As the lines appear below, please set them down exactly, starting at the first and finishing with the one containing "mengurangi bobot, konsumsi".
--*--
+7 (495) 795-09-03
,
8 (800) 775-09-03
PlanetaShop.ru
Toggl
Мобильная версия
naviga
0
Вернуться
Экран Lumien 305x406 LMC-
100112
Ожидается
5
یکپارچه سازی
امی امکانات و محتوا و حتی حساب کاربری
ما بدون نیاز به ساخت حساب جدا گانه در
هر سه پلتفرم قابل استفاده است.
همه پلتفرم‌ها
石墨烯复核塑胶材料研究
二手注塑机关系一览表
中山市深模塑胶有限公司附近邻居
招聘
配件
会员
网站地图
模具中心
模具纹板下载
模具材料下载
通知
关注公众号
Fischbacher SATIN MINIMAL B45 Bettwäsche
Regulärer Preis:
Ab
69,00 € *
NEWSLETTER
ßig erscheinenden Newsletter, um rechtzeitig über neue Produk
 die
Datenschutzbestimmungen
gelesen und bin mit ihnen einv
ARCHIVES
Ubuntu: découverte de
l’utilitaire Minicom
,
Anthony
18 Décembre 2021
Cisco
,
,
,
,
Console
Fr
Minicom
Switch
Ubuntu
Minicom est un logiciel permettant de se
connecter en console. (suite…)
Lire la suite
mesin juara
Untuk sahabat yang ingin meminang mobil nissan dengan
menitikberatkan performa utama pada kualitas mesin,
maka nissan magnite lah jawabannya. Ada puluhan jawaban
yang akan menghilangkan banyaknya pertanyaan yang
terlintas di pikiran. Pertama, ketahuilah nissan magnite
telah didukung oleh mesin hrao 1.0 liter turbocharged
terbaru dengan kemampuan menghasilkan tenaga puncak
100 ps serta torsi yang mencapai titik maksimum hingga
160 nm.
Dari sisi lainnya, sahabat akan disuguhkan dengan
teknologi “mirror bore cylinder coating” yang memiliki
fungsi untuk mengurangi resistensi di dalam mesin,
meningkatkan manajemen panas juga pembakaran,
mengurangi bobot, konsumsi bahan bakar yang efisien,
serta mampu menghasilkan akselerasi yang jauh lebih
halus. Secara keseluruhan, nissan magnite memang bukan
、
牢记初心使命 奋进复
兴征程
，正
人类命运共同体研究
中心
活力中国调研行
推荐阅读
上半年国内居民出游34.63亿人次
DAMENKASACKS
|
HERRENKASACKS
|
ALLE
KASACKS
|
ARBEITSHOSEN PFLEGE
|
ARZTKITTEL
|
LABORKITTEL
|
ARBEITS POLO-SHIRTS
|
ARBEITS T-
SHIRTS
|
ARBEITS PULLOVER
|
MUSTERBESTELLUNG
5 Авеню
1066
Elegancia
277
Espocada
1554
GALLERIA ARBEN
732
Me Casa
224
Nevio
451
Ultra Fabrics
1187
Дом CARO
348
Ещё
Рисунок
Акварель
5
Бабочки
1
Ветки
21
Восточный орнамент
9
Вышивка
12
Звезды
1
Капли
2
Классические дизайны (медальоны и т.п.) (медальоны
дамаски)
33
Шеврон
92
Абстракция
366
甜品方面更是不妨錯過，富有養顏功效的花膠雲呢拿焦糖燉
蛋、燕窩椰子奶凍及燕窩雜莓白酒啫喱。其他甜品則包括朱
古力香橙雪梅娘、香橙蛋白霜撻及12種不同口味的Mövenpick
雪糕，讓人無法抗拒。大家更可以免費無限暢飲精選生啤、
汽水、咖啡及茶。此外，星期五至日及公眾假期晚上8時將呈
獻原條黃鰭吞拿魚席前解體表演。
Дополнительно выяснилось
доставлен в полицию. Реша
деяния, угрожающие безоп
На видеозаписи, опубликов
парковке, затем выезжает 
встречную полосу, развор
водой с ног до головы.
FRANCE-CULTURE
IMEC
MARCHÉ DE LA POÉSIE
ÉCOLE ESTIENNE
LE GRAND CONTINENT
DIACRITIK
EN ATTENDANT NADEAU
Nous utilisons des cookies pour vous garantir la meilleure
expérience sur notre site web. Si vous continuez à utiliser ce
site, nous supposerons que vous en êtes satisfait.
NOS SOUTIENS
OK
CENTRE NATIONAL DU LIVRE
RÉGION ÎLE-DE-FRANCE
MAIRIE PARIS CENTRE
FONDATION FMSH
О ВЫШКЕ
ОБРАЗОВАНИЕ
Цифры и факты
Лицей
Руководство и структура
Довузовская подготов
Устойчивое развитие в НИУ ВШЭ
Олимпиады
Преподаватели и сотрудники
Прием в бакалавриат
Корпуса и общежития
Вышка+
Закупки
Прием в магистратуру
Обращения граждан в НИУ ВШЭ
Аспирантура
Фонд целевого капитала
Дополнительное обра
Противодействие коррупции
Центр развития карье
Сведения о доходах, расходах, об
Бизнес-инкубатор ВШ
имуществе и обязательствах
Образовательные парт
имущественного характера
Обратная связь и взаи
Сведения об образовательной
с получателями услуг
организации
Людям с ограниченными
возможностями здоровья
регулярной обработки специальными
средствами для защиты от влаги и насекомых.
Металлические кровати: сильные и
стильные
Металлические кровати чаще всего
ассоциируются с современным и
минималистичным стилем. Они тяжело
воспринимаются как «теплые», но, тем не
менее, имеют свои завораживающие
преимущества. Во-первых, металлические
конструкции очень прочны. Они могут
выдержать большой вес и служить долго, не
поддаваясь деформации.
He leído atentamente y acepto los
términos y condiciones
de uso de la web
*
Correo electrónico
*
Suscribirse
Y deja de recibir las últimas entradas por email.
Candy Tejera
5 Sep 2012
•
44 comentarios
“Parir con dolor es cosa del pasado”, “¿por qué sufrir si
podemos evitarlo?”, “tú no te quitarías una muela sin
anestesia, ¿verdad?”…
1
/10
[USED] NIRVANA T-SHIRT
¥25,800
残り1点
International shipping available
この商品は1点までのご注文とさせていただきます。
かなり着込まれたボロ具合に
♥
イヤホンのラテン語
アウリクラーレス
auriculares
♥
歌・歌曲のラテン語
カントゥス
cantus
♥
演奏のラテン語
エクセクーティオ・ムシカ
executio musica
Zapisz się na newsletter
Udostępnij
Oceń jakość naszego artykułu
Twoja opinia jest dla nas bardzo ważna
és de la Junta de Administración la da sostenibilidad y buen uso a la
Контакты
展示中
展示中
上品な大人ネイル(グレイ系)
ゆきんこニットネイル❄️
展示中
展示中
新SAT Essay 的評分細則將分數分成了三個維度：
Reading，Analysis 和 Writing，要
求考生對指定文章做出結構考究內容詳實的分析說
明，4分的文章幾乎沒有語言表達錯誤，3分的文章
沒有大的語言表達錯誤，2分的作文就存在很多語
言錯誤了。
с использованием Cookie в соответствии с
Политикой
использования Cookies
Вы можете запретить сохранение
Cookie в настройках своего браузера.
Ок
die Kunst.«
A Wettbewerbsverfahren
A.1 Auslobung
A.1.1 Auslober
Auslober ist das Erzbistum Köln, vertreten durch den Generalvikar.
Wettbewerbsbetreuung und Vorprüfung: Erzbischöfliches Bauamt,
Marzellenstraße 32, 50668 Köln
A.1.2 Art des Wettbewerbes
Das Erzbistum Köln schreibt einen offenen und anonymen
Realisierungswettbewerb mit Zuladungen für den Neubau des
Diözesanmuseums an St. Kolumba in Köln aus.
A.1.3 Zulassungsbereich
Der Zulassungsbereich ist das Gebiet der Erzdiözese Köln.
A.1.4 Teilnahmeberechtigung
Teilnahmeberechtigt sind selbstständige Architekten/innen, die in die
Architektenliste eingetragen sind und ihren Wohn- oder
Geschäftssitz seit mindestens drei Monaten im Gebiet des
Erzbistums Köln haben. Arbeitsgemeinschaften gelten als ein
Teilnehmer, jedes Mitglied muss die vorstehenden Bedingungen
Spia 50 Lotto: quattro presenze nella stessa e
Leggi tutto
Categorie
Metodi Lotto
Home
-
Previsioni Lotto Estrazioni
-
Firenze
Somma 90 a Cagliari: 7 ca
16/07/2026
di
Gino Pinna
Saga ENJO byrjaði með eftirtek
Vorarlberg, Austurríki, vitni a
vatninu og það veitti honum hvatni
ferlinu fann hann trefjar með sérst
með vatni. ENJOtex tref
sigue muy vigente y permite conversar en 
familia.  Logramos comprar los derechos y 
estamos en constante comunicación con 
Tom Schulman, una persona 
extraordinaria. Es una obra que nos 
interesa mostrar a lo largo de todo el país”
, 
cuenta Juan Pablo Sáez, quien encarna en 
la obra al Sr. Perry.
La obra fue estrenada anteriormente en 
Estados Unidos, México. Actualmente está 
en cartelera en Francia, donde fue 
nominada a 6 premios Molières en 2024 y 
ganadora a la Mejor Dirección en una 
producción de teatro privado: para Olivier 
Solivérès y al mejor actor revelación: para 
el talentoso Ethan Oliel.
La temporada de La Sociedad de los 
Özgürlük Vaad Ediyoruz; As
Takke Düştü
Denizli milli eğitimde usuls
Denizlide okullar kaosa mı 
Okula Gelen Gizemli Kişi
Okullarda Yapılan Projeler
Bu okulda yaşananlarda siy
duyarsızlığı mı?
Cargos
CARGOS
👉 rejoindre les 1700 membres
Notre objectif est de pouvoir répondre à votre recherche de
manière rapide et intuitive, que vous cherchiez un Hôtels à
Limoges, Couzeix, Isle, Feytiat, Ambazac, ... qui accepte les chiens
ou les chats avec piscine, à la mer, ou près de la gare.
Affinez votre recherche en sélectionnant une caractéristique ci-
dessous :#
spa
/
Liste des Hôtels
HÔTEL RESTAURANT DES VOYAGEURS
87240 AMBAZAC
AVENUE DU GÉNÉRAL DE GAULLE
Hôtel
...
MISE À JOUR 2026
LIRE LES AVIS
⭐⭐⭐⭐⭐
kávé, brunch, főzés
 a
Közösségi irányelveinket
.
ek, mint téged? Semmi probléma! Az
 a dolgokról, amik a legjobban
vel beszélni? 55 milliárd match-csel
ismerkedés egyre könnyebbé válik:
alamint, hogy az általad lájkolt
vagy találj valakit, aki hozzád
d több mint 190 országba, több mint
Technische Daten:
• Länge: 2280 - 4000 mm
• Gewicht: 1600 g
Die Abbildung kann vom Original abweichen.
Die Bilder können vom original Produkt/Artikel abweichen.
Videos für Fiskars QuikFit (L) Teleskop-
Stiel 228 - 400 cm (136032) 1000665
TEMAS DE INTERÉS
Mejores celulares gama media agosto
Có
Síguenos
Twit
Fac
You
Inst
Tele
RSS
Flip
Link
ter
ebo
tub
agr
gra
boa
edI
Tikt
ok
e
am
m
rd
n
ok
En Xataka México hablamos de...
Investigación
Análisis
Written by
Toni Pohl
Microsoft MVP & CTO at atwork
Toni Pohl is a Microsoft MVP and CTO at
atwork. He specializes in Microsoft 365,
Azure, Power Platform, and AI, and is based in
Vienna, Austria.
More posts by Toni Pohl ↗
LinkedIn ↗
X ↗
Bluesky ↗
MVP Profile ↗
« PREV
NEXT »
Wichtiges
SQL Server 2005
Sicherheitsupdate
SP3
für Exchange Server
--*--
> [Answer for the task]:
+7 (495) 795-09-03
,
8 (800) 775-09-03
PlanetaShop.ru
Toggl
Мобильная версия
naviga
0
Вернуться
Экран Lumien 305x406 LMC-
100112
Ожидается
5
یکپارچه سازی
امی امکانات و محتوا و حتی حساب کاربری
ما بدون نیاز به ساخت حساب جدا گانه در
هر سه پلتفرم قابل استفاده است.
همه پلتفرم‌ها
石墨烯复核塑胶材料研究
二手注塑机关系一览表
中山市深模塑胶有限公司附近邻居
招聘
配件
会员
网站地图
模具中心
模具纹板下载
模具材料下载
通知
关注公众号
Fischbacher SATIN MINIMAL B45 Bettwäsche
Regulärer Preis:
Ab
69,00 € *
NEWSLETTER
ßig erscheinenden Newsletter, um rechtzeitig über neue Produk
 die
Datenschutzbestimmungen
gelesen und bin mit ihnen einv
ARCHIVES
Ubuntu: découverte de
l’utilitaire Minicom
,
Anthony
18 Décembre 2021
Cisco
,
,
,
,
Console
Fr
Minicom
Switch
Ubuntu
Minicom est un logiciel permettant de se
connecter en console. (suite…)
Lire la suite
mesin juara
Untuk sahabat yang ingin meminang mobil nissan dengan
menitikberatkan performa utama pada kualitas mesin,
maka nissan magnite lah jawabannya. Ada puluhan jawaban
yang akan menghilangkan banyaknya pertanyaan yang
terlintas di pikiran. Pertama, ketahuilah nissan magnite
telah didukung oleh mesin hrao 1.0 liter turbocharged
terbaru dengan kemampuan menghasilkan tenaga puncak
100 ps serta torsi yang mencapai titik maksimum hingga
160 nm.
Dari sisi lainnya, sahabat akan disuguhkan dengan
teknologi “mirror bore cylinder coating” yang memiliki
fungsi untuk mengurangi resistensi di dalam mesin,
meningkatkan manajemen panas juga pembakaran,
mengurangi bobot, konsumsi bahan bakar yang efisien,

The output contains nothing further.